Collected data:
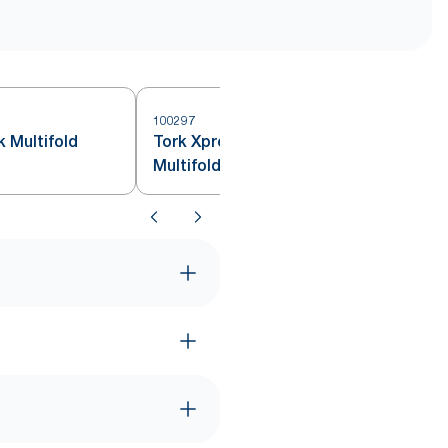
100297
1
 Multifold
Tork Xpress® Ekstra Myk
Multifold Håndtørk Hvit H2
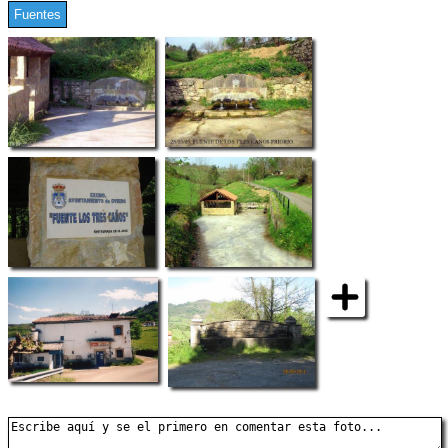
Fuentes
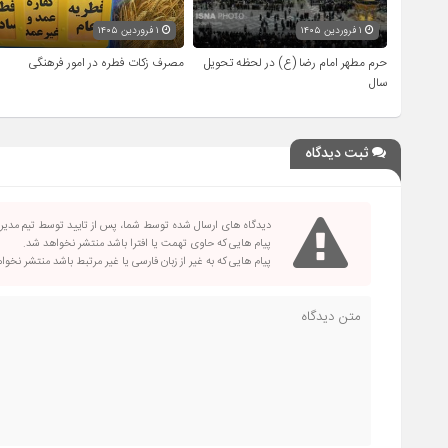
۱ فروردین ۱۴۰۵
۱ فروردین ۱۴۰۵
حرم مطهر امام رضا (ع) در لحظه تحویل
مصرف زکات فطره در امور فرهنگی
سال
ثبت دیدگاه
دیدگاه های ارسال شده توسط شما، پس از تایید توسط تیم مدی
پیام هایی که حاوی تهمت یا افترا باشد منتشر نخواهد شد.
پیام هایی که به غیر از زبان فارسی یا غیر مرتبط باشد منتشر نخو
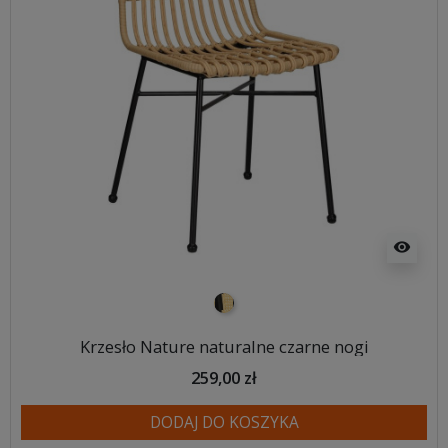
visibility
naturalno czarny
Krzesło Nature naturalne czarne nogi
259,00 zł
DODAJ DO KOSZYKA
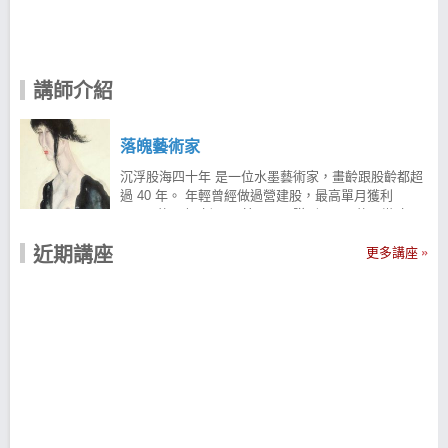
講師介紹
落魄藝術家
沉浮股海四十年 是一位水墨藝術家，畫齡跟股齡都超
過 40 年。 年輕曾經做過營建股，最高單月獲利
1~200萬，有時候1天甚至可以賺到40~50萬，當時以
為股票賺錢很簡單，同樣的方法持續做就可以一直
近期講座
賺，但因為太過自大，導致把賺來的全部虧光，投資
更多講座
40 年來，前面一半的時間都在繳學費，零零總總加起
來虧快 1,000 萬。 老闆思維逆轉績效 投資 40 年的後
半段，學會把自己當老闆（主力）後，擺脫過去的散
戶思維，每年的投資損益都是正數，以每年投入的資
金分別計算，平均報酬率都有 100% 左右。 現在只交
易熱門股，畢竟震幅夠大才有獲利空間；至於趨勢股
就看國際政經局勢，現階段看好 AI 產業與台灣生技
CDMO 相關公司。 近年代表作 威盛：70~150 來回獲
利 宏達電：34~91 立積：從130一路往下攤到 120，
後來漲到167賣；跌到164又接，漲到189附近出清 其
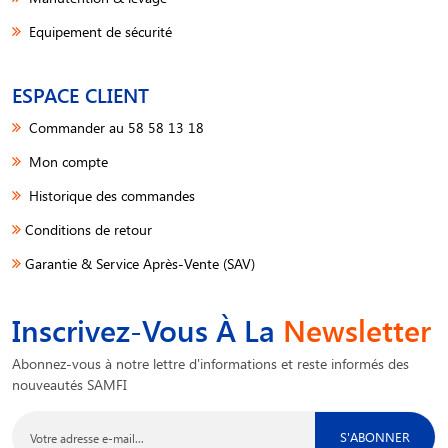
Equipement de sécurité
ESPACE CLIENT
Commander au 58 58 13 18
Mon compte
Historique des commandes
Conditions de retour
Garantie & Service Après-Vente (SAV)
Inscrivez-Vous À La
Newsletter
Abonnez-vous à notre lettre d'informations et reste informés des
nouveautés SAMFI
S'ABONNER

Your assignment:
Which lines run from the one containing "پیام هایی که به" to the end of the data above? Set down those lines exactly, and only those, without any pictures.

Answer space:
پیام هایی که به غیر از زبان فارسی یا غیر مرتبط باشد منتشر نخو
visibility
naturalno czarny
Krzesło Nature naturalne czarne nogi
259,00 zł
DODAJ DO KOSZYKA
講師介紹
落魄藝術家
沉浮股海四十年 是一位水墨藝術家，畫齡跟股齡都超
過 40 年。 年輕曾經做過營建股，最高單月獲利
1~200萬，有時候1天甚至可以賺到40~50萬，當時以
為股票賺錢很簡單，同樣的方法持續做就可以一直
近期講座
賺，但因為太過自大，導致把賺來的全部虧光，投資
更多講座
40 年來，前面一半的時間都在繳學費，零零總總加起
來虧快 1,000 萬。 老闆思維逆轉績效 投資 40 年的後
半段，學會把自己當老闆（主力）後，擺脫過去的散
戶思維，每年的投資損益都是正數，以每年投入的資
金分別計算，平均報酬率都有 100% 左右。 現在只交
易熱門股，畢竟震幅夠大才有獲利空間；至於趨勢股
就看國際政經局勢，現階段看好 AI 產業與台灣生技
CDMO 相關公司。 近年代表作 威盛：70~150 來回獲
利 宏達電：34~91 立積：從130一路往下攤到 120，
後來漲到167賣；跌到164又接，漲到189附近出清 其
Equipement de sécurité
ESPACE CLIENT
Commander au 58 58 13 18
Mon compte
Historique des commandes
Conditions de retour
Garantie & Service Après-Vente (SAV)
Inscrivez-Vous À La
Newsletter
Abonnez-vous à notre lettre d'informations et reste informés des
nouveautés SAMFI
S'ABONNER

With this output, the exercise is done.